Are you taxed if you generate surplus power?

There are special rules for the domestic generation of surplus power – BIM40520

Specific receipts: domestic microgeneration: Income Tax exemption for domestic microgeneration

S782A Income Tax (Trading and Other Income) Act 2005

With effect from tax year 2007-08 there is an exemption from Income Tax for an individual’s income from the sale of electricity generated by a microgeneration system where:
1. the system is installed at or near domestic premises occupied by the individual, and
2. the individual intends that the amount of electricity generated by the microgeneration system will not significantly exceed the amount of electricity consumed in those premises.

For the purpose of this exemption ‘domestic premises’ means premises used wholly or mainly as a separate private dwelling.

A ‘microgeneration system’ is defined in S4 Climate Change and Sustainable Energy Act 2006.

This exemption is aimed at domestic microgeneration which is primarily intended to match the generator’s own home consumption needs. The term ‘significantly exceed’ in (b) above is not defined in Section 782A and should be considered by reference to the particular circumstances. However, in general, a householder who does not intend to generate an amount of electricity more than 20% in excess of their own domestic needs is unlikely to be regarded as intending to significantly exceed the amount of electricity consumed in their own premises.

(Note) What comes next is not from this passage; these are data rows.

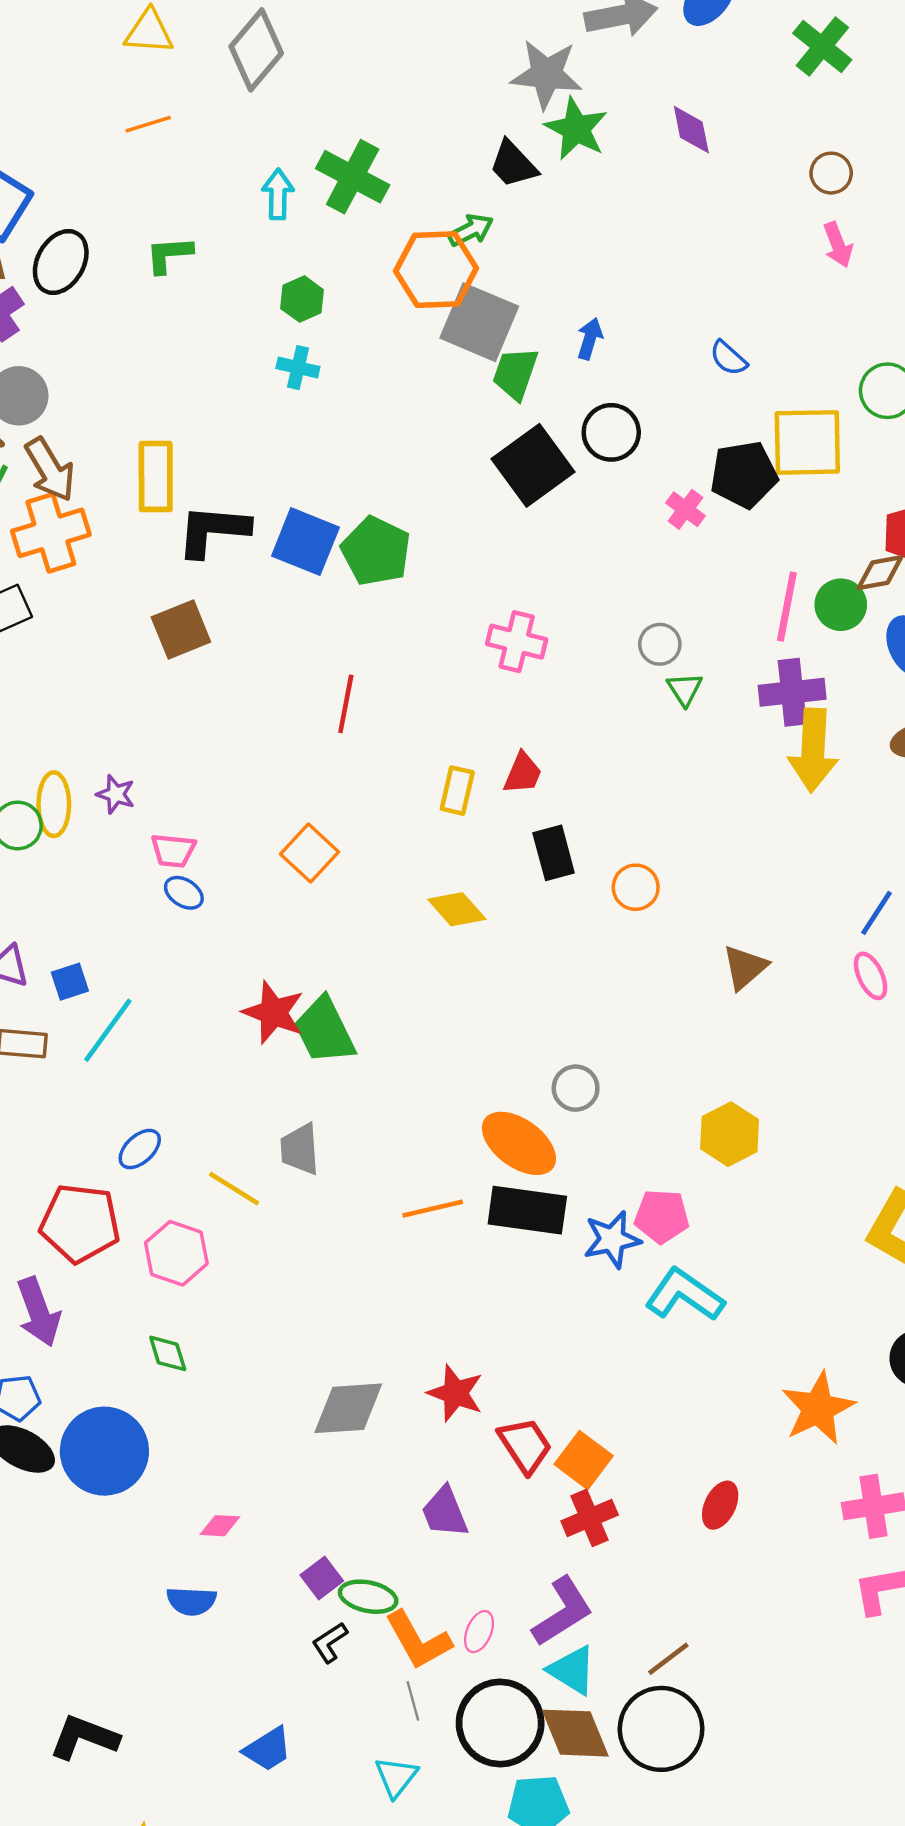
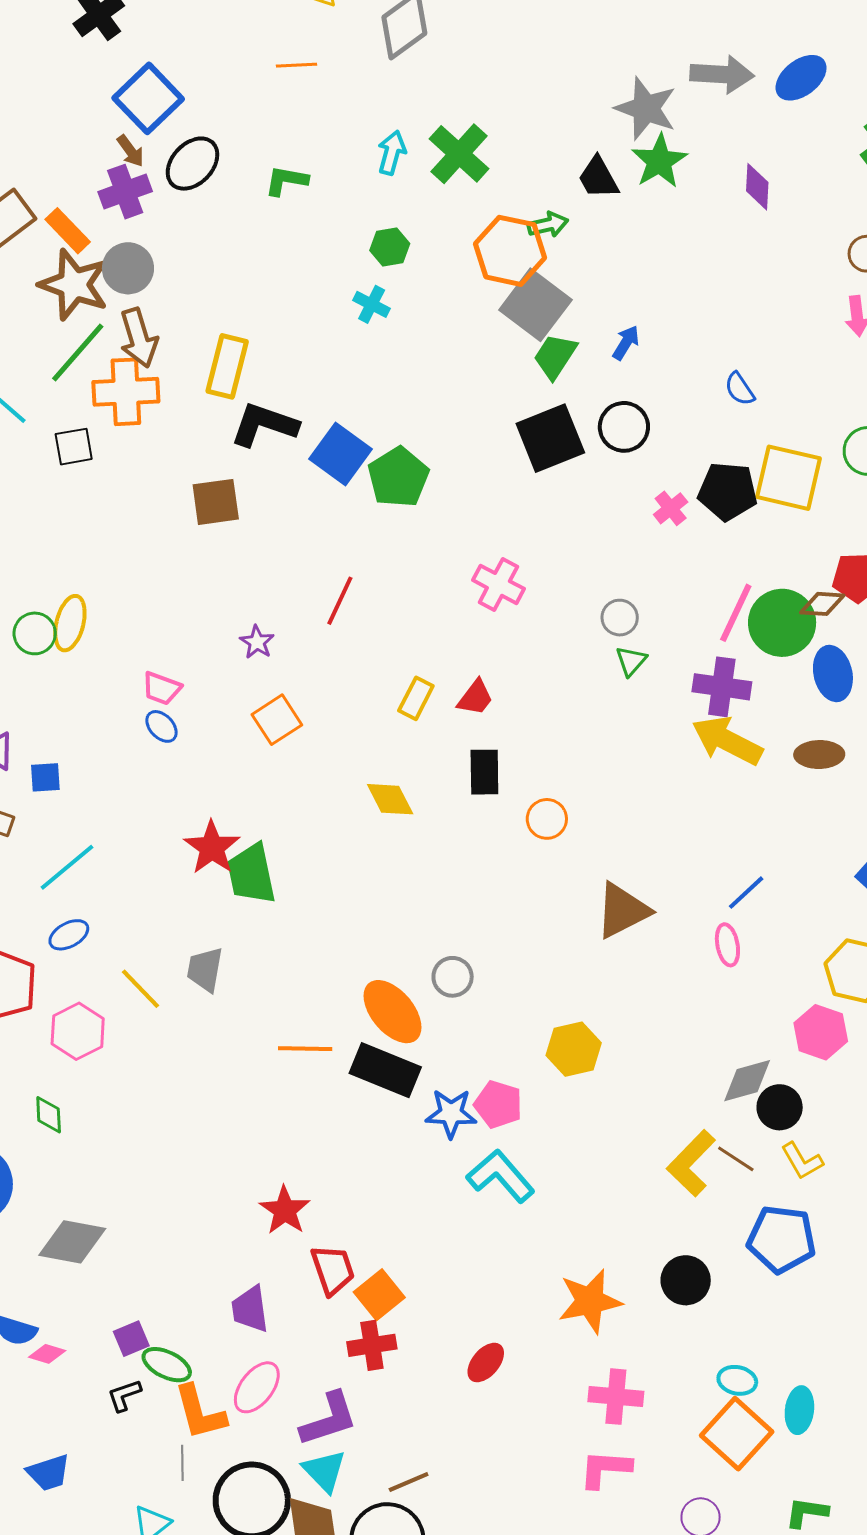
green circle: (841, 605) -> (782, 623), size x1.5
yellow arrow: (813, 750) -> (727, 741), turned 100
purple star: (116, 794) -> (257, 642), moved
brown triangle: (745, 967) -> (623, 910), size x1.4
cyan line: (108, 1030) -> (67, 867), moved
gray diamond: (348, 1408) -> (72, 1242), moved
pink diamond: (220, 1526) -> (47, 1354), moved
pink ellipse: (479, 1632) -> (257, 1387), moved, size x1.5

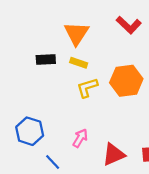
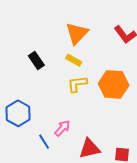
black rectangle: (46, 60) -> (36, 60), moved, turned 48
blue line: (53, 162) -> (44, 142), moved

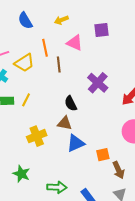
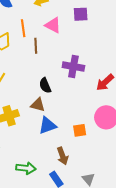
purple cross: (98, 83) -> (73, 66), turned -35
orange square: (103, 155) -> (80, 130), moved
brown arrow: (119, 170) -> (63, 156), moved

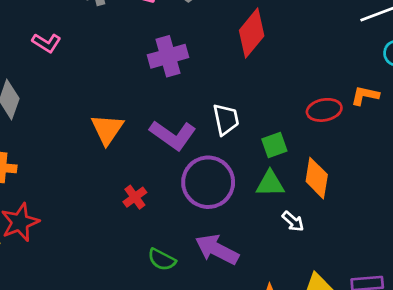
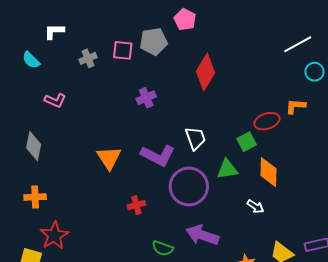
purple cross: (168, 56) -> (146, 98), size x0.7
green square: (274, 145) -> (247, 142), moved
green triangle: (270, 184) -> (227, 169), moved
red cross: (135, 197) -> (136, 205), turned 30

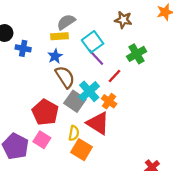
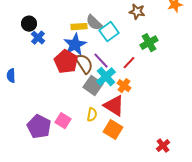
gray semicircle: (66, 22) -> (94, 23), moved, turned -102
blue cross: (23, 48) -> (38, 38), moved, turned 32
blue star: (55, 56) -> (75, 45), size x1.6
purple line: (96, 57) -> (101, 61), moved
red pentagon: (45, 112) -> (66, 62), moved
orange square: (82, 150) -> (113, 130), moved

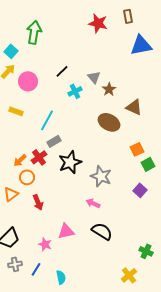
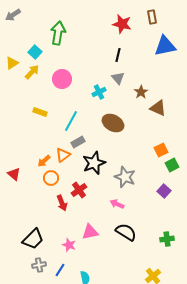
black line: (62, 71) -> (118, 55), moved, turned -32
pink circle: (28, 81) -> (62, 79), moved
brown star: (109, 89) -> (141, 92), moved
brown ellipse: (109, 122) -> (113, 123), moved
red cross: (39, 157) -> (79, 190), moved
orange triangle: (11, 194) -> (63, 155), moved
green cross: (146, 251) -> (167, 239), moved, turned -32

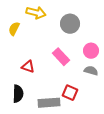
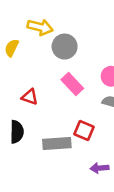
gray circle: (70, 24) -> (65, 47), moved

No income tax will therefore arise on feed-in tariffs received by an individual from domestic microgeneration where the above conditions are met.

The exemption may apply where an individual installs a microgeneration system at a property which is not the individual’s main residence provided that the other domestic property is used by the individual, wholly or mainly, as a separate private dwelling and the other conditions are met.